Q: Because you were a little bit wary?
Senator Clinton: Well, you know, I didn’t know. I had friends who prayed for me, I prayed for myself, I prayed for other people, I felt like I was sustained by prayer. Since Bill had decided to run for president I had countless people saying they were praying for us and then once he became president there was a real outpouring of people. But I went, and I’m really glad I did.
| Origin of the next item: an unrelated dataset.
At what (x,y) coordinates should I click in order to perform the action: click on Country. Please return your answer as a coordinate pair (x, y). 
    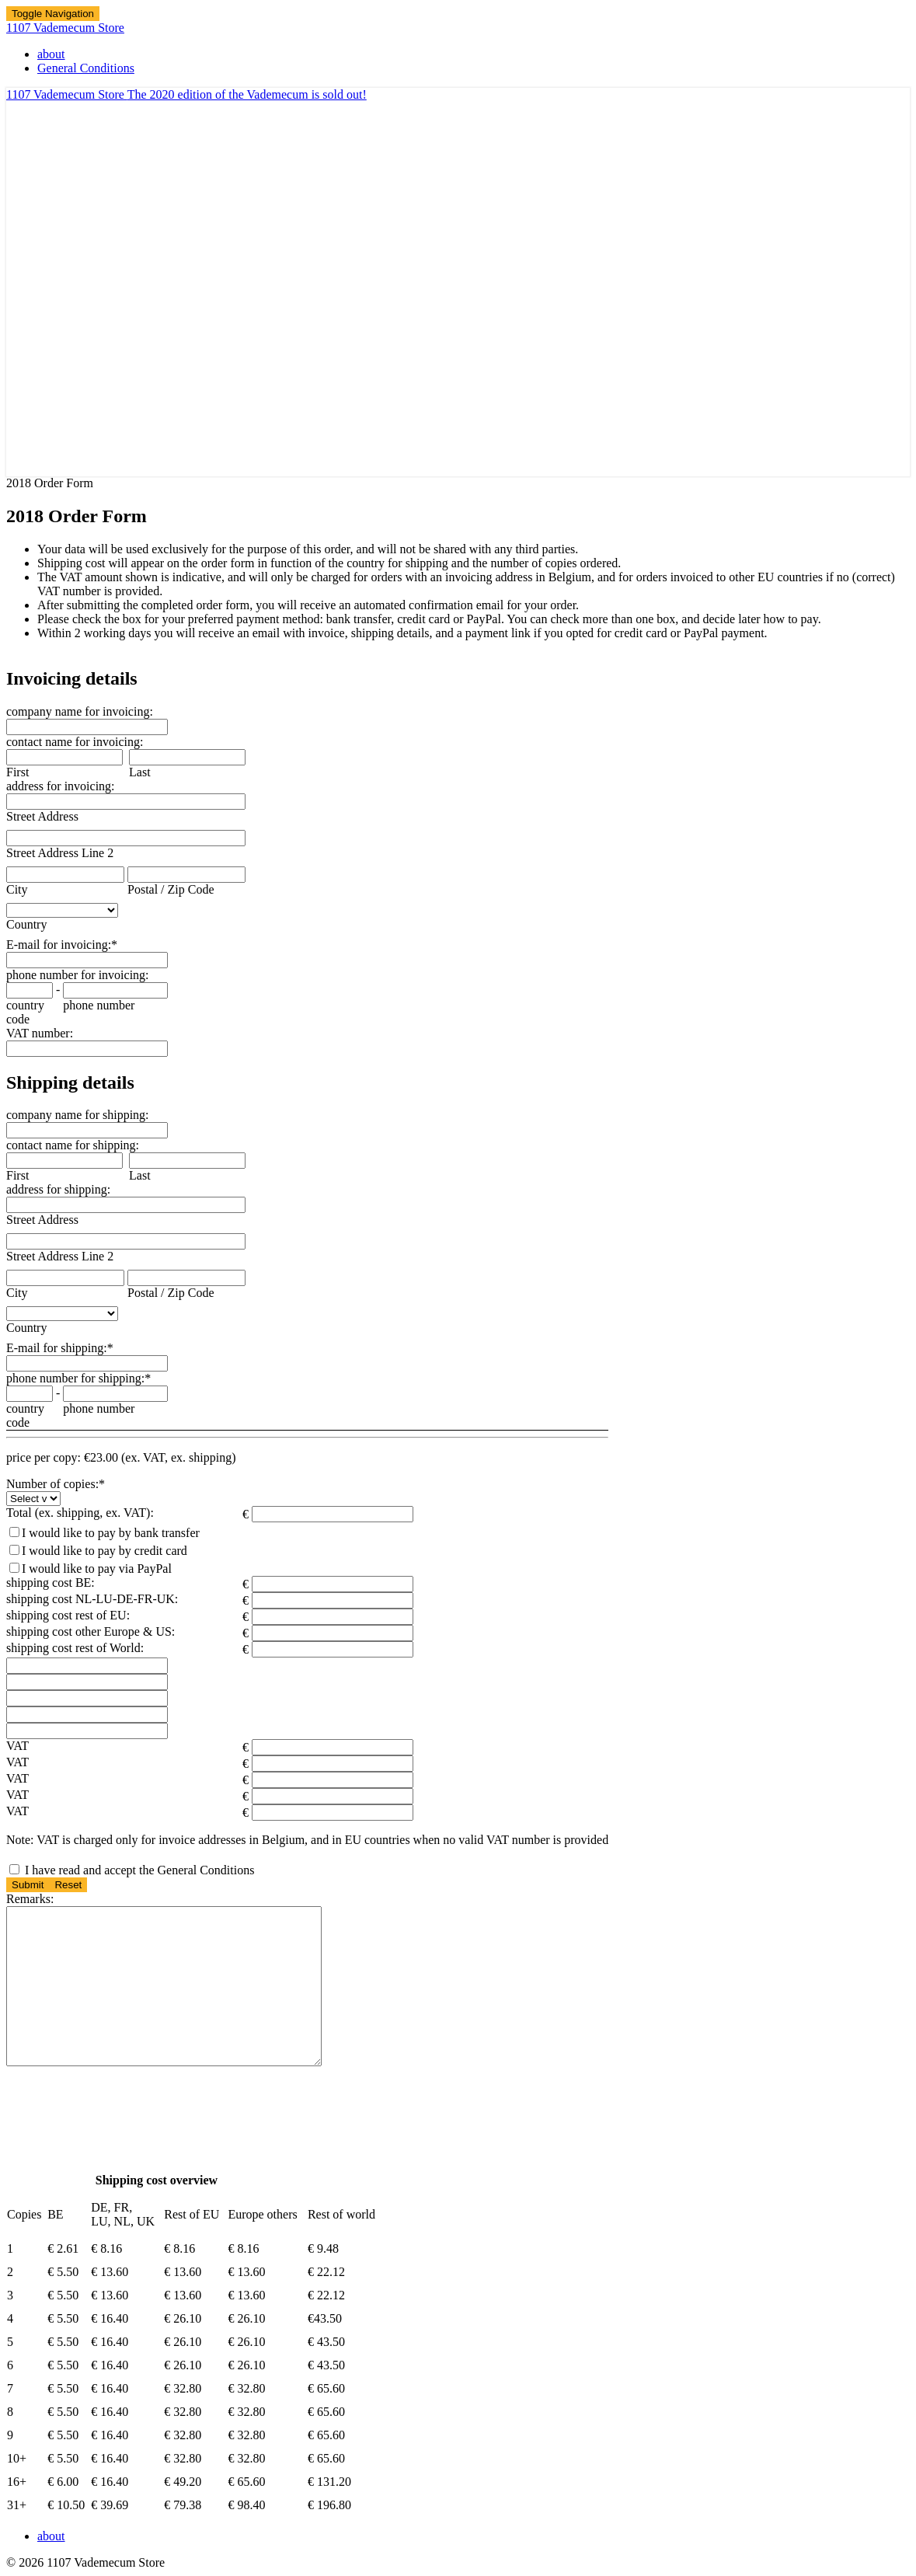
    Looking at the image, I should click on (26, 924).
It was a wonderful group of women in a bipartisan gathering who really thought that the mean-spiritedness and the negativity that had come to mark so much of our political life was very much counter to their beliefs and so they wanted to lift up Tipper and me and did so at this lunch. And, then they wanted to continue to pray for me. So I met with them periodically, I wouldn’t say regularly, but when our schedules could work out I had them to the White House. Holly Leachman became sort of the real contact person for me in the group and became a friend. It was fascinating because a lot of them were deeply involved in the national prayer group, and I was very touched by their desire to choose me to pray for. And it was a way for me to let go and let them do it and for them to reach out and do it. What was fascinating is that over time a lot of the people who had been part of the most critical and negative attacks on me began to seek me out. The first person who did that was David Kuo. Doug Coe had asked me to come to speak to a dinner that was held the night before the prayer breakfast and most of the people in there were people who were very unsure of how I was or what I stood for but Doug was always very supportive of me. He had me speak at one of the national prayer lunches, he arranged for me to meet Mother Theresa after one of the national prayer breakfasts. And, David came up and asked for my forgiveness, and several other people have done the same.
Q: Was that difficult?
Senator Clinton: It was surprising when it first happened, but it was very moving to me. I was sort of startled because it was in a public place. I was shaking hands and he gave me a long history about who he had worked for and what he had done to attack me and impugn my motives and my character and everything, and I said, of course I forgive you. When I got to the Senate, Sam Brownback sought me out. I wouldn’t have talked about it except that he talked about it, and it was very touching to me. He actually came to see me and said now that we actually know each other, because we had never met before, he said, I really came to ask for your forgiveness. I think that a prayer network often can move us to do things that we might not otherwise do.